« Même les monstres » – Thierry Illouz

même les monstres« Un crime monstrueux…. », « Le monstre a tué… »que de fois ces poncifs nous ont été asséné par les médias. Que de fois avons-nous eu de telles pensées à la lecture de comptes-rendus de procès? 
Quand à l’avocat, c’est souvent aussi qu’on lui pose cette question « Vous défendez même les monstres? ». L’avocat Thierry Illouz, s’en défend, il défend uniquement des hommes, des criminels.
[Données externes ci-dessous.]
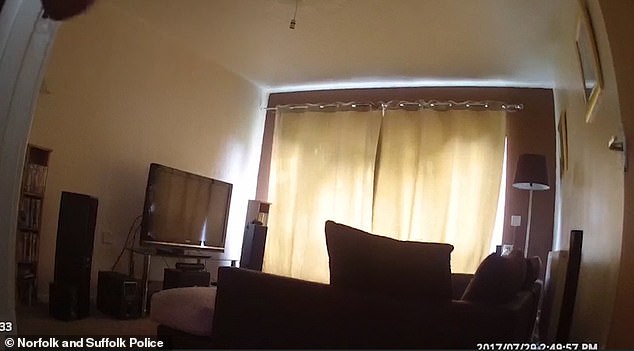 Locate an element on the screen. The height and width of the screenshot is (351, 634). brown wooden door is located at coordinates (588, 151).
Il réfute le mot de monstre, et dans ce court livre d’une centaine de pages, presque une plaidoirie, l’avocat, l’homme Thierry Illouz, nous parle de lui, né en Algérie puis de la France, où il arriva, à un an, en 1962 dans le flot des pieds noirs. 
Et aussi, et surtout, de cette vocation, de ce métier difficile qu’est celui d’avocat : « Il ne faut pas être d’accord avec le monde pour choisir le métier fou et désespéré de défendre. »

Oui, seul contre tous, seul contre la foule qui hurle, seul contre les médias, il doit défendre, ce que tous appellent l’indéfendable, et « croire en l’humanité des hommes » que sont les jurés et les juges. Position inconfortable, mais nécessaire pour repousser toute tentation totalitaire. 
Qui sont les accusés : des pervers construits à l’envers des gens normaux, des êtres vivant et agissant au gré de leurs pulsions, ou bien des êtres fragilisés mentalement, et moralement par des événements de la vie, par la précarité, par une enfance difficile, par des parents violents? Pourquoi d’un instant à l’autre sont-ils devenus des déviants, des criminels.
Cela fait plus de vingt ans, qu’il défend ces pédophiles, ces criminels que tous rejettent. Pourquoi a-t-il choisi ce sacerdoce ? Peut-être pour tenter de comprendre la nature humaine ou s’opposer à son père, dont il était le fils unique? Un père flic aux idées beaucoup plus manichéennes, résumant le monde au bien et au mal.
Ce plaidoyer pour la justice, contre les injustices, est dense et parfois déstabilisant; il permet à chacun, je pense, de s’interroger sur sa propre vision de la justice, de remettre en cause certaines positions que chacun de nous a pu soutenir lors  de procès. 
Impossible de rester indifférent face à cette remise en cause de nos certitudes.
Éditions L’Iconoclaste – 2018 – 105 pages 

Présentation de Thierry Illouz


Quelques lignes
  • « Pourtant, depuis trente ans, je défends des criminels. Même les monstres? me demande-t-on alors. Cette question, je l’entends sans cesse. Il paraît que j’ai croisé des monstres et que je pourrais moi aussi venir de là, du pays des monstres, dire à quoi ça ressemble, comment c’est fait peut-être » (P. 10)
  • « On m’a chassé de ma vie et il m’a fallu devenir un serviteur zélé de la vie des autres. » (P. 17)
  • « Dans aucun code ne figure le mot de monstre. » (P. 43)
  • « Défendre n’est pas épouser le mal, ni la faute, ni le crime, jamais. Défendre, c’est ôter au mal toute chance toute chance d’être le mal, c’est-à-dire une idée réfractaire à toute compréhension, à toute histoire. Défendre, c’est épuiser l’idée du mal. Et la défense, c’est ce sur quoi il ne faut jamais revenir, d’aucune façon; la défense c’est la seule chance de conjurer l’injustice, l’aveuglement, la vengeance, dans tous les cas. Et le totalitarisme, évidemment. » (P. 101).